Source: Portal Novosti
Another Round of Harassment by Far-Right Agitator Keleminec
Novosti

A group led by far-right agitator Dražen Keleminec once again staged a “protest” near the home of the parents of Novosti columnist Boris Dežulović in the centre of Split. Alongside inflammatory rhetoric, Keleminec also provoked his own arrest.

Dražen Keleminec, the president of the Autochthonous Croatian Party of Rights (A-HSP) and a well-known far-right extremist, gathered a group of supporters for the second time in four months to protest near the home of Dežulović’s elderly parents in Split. During the gathering, he shouted at the police commander, deliberately provoked his own arrest, and threatened to organise further protests outside the home of the award-winning writer and Novosti columnist’s parents—next time without notifying the police, Novosti reported.

“We have the right to organise a protest with fewer than twenty participants without notifying the police. We’ll come, and you won’t even know about it,” Keleminec told the police commander whose officers had blocked access to the street, as they had done during a previous gathering at the same location on 28 February.

This time, however, fewer police officers were deployed, and Keleminec’s group was stopped approximately one hundred metres from the Dežulović family home.

Keleminec and around fifteen supporters gathered at 10 a.m. in front of St. Dominic’s Church at Split’s Green Market. Wearing black T-shirts bearing an emblem resembling that of the wartime HOS units—but instead of the Ustaša salute displaying the inscription “Croatian Patriotic Forces – Croatia for Croats”—they marched through the market carrying black flags and Croatian chequered flags while blasting music by nationalist singer Marko Perković Thompson through loudspeakers. The procession attracted the attention of Saturday shoppers, many of whom appeared visibly uneasy.

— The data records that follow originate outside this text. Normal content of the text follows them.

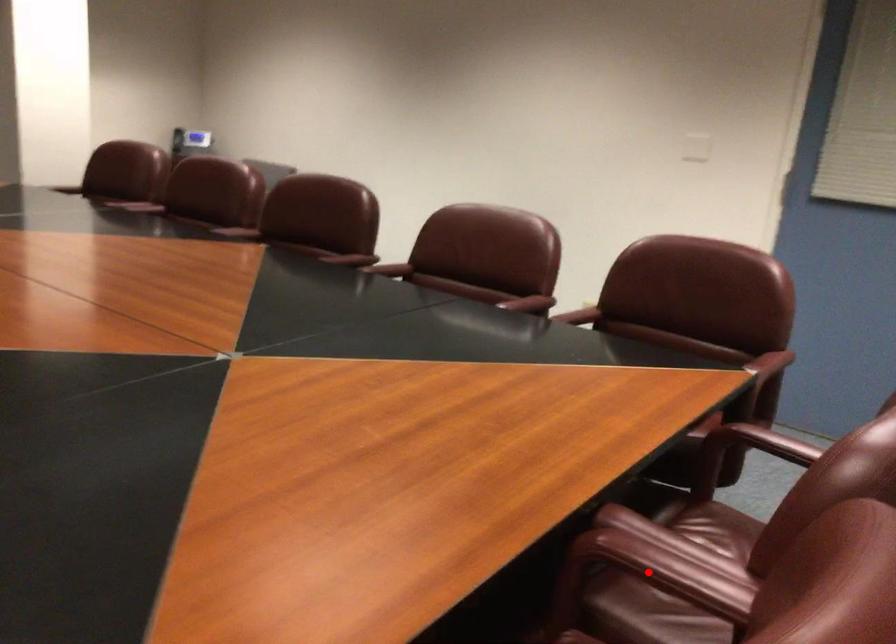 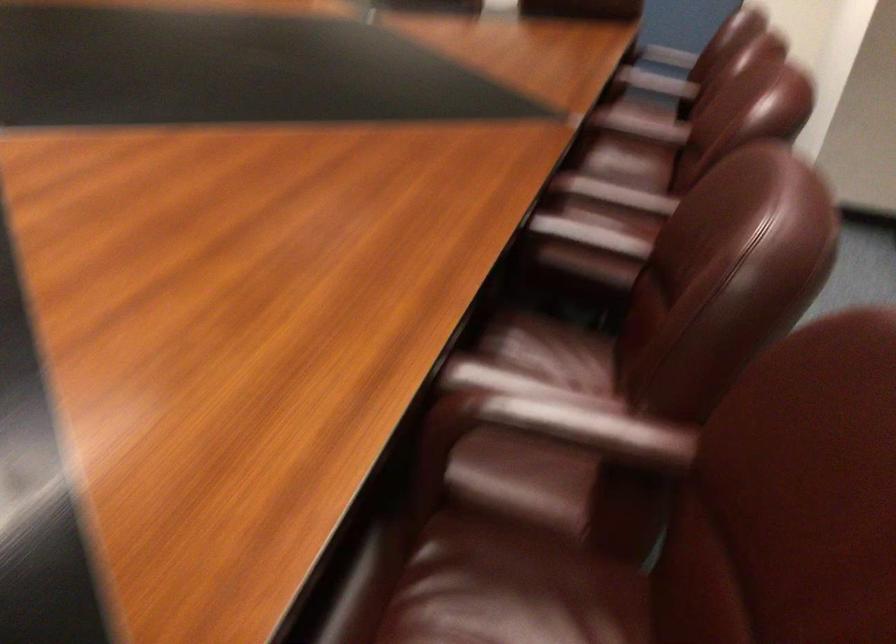 Question: I am providing you with two images of the same scene from different viewpoints. Given a red point in image1, look at the same physical point in image2. Is it:

Choices:
 (A) Closer to the viewpoint
 (B) Farther from the viewpoint

Answer: (B) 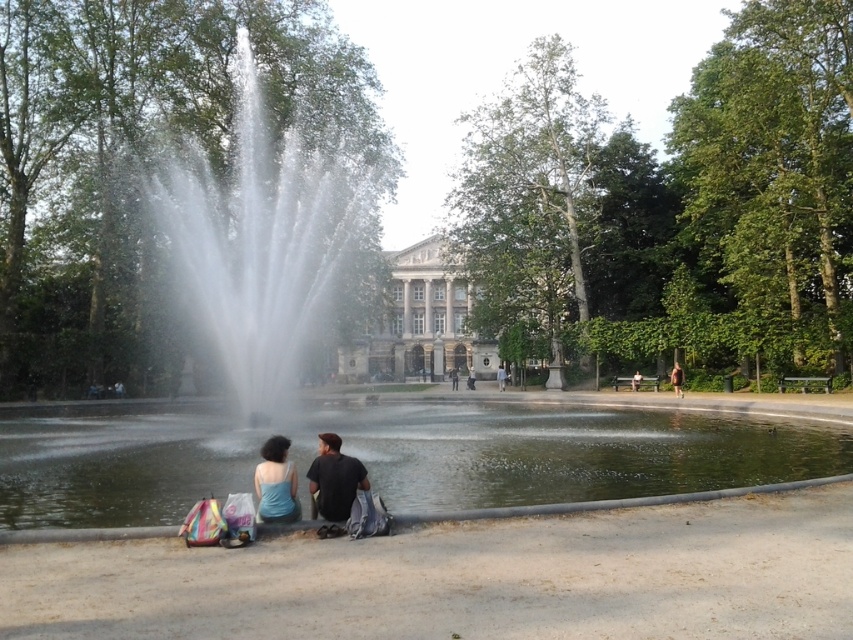 Is point (329, 500) farther from camera compared to point (677, 372)?

No, it is in front of (677, 372).

Which is below, black matte shirt at lower center or brown leather jacket at lower center?

black matte shirt at lower center is below.

The width and height of the screenshot is (853, 640). I want to click on black matte shirt at lower center, so click(334, 480).

Does white stone building at center appear under light blue fabric jacket at center?

No.

Does white stone building at center have a lesser width compared to light blue fabric jacket at center?

Incorrect, white stone building at center's width is not less than light blue fabric jacket at center's.

Image resolution: width=853 pixels, height=640 pixels. I want to click on white stone building at center, so click(422, 323).

Locate an element on the screen. This screenshot has height=640, width=853. white stone building at center is located at coordinates (422, 323).

Between point (384, 486) and point (456, 312), which one is positioned behind?

The point (456, 312) is more distant.

Which is above, clear water at center or white stone building at center?

white stone building at center is higher up.

Is point (824, 444) more distant than point (361, 358)?

No, (824, 444) is in front of (361, 358).

The width and height of the screenshot is (853, 640). In order to click on clear water at center in this screenshot , I will do `click(395, 456)`. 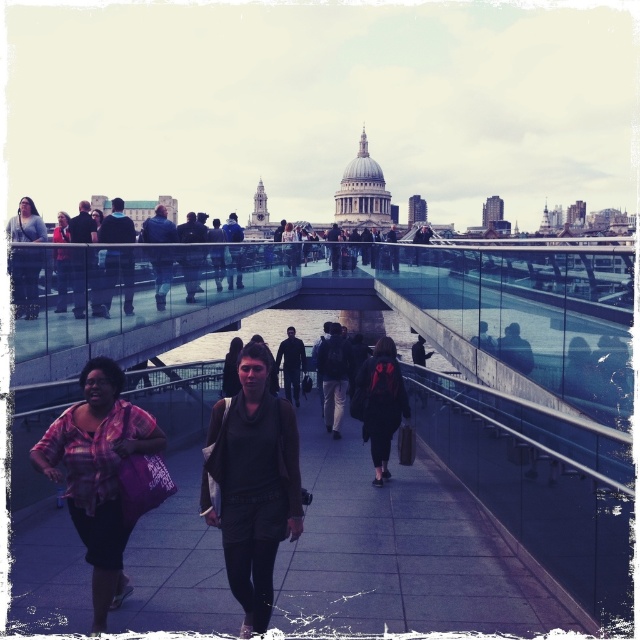 You are standing on the pedestrian bridge and want to take a photo of both the tourist holding a camera and the person with the large pink bag. Which of the two points, point 1 at coordinates point (56, 451) or point 2 at coordinates point (371, 396), should you focus on to ensure both subjects are in focus?

Point 1 at coordinates point (56, 451) is closer to the camera than point 2 at coordinates point (371, 396). To ensure both subjects are in focus, you should focus on the point that is closer to the camera, which is point 1 at coordinates point (56, 451).

You are standing on the pedestrian bridge and want to take a photo of the plaid fabric shirt at lower left and the black matte jacket at center. Which one should you focus on first to ensure both are in focus?

The plaid fabric shirt at lower left is closer to the viewer than the black matte jacket at center, so you should focus on the plaid fabric shirt at lower left first to ensure both are in focus.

Police again prevented the group from approaching the house, stopping them about one hundred metres away. Nevertheless, Dežulović’s parents—his 88-year-old mother and 86-year-old father—could still hear Keleminec shouting. He accused the police commander of “protecting Croatia’s enemies” and demanded his name so that he could “file a private lawsuit” against him.

After shouting at the officer for several minutes and accusing him of violating the Croatian Constitution, Keleminec walked past him toward a police barricade guarded by riot police. There he continued repeating false accusations against Dežulović and announced that he would organise another gathering at the same location without notifying the police, despite the obvious impact such announcements could have on the journalist’s elderly parents.

Keleminec then deliberately approached the police barrier while inviting the media to film him, after which officers arrested him. Two of his associates continued delivering inflammatory speeches directed against Serbs and the media, mixed with conspiracy theories and historical falsehoods. They also announced plans to protest outside the European Parliament in Brussels, claiming they needed help because “communists are in power”, and declared they would remain until Keleminec was released. The gathering dispersed shortly afterwards.

Boris Dežulović also reacted on social media:

“Duke Keleminec and his volunteers from the Autochthonous Serbian Party of Rights once again responded today to the call of Vučić’s Informer to confront the prominent Ustaša who insults Serbs and the Serbian Orthodox Church in the publicly funded Zagreb weekly Novosti,” Dežulović wrote sarcastically.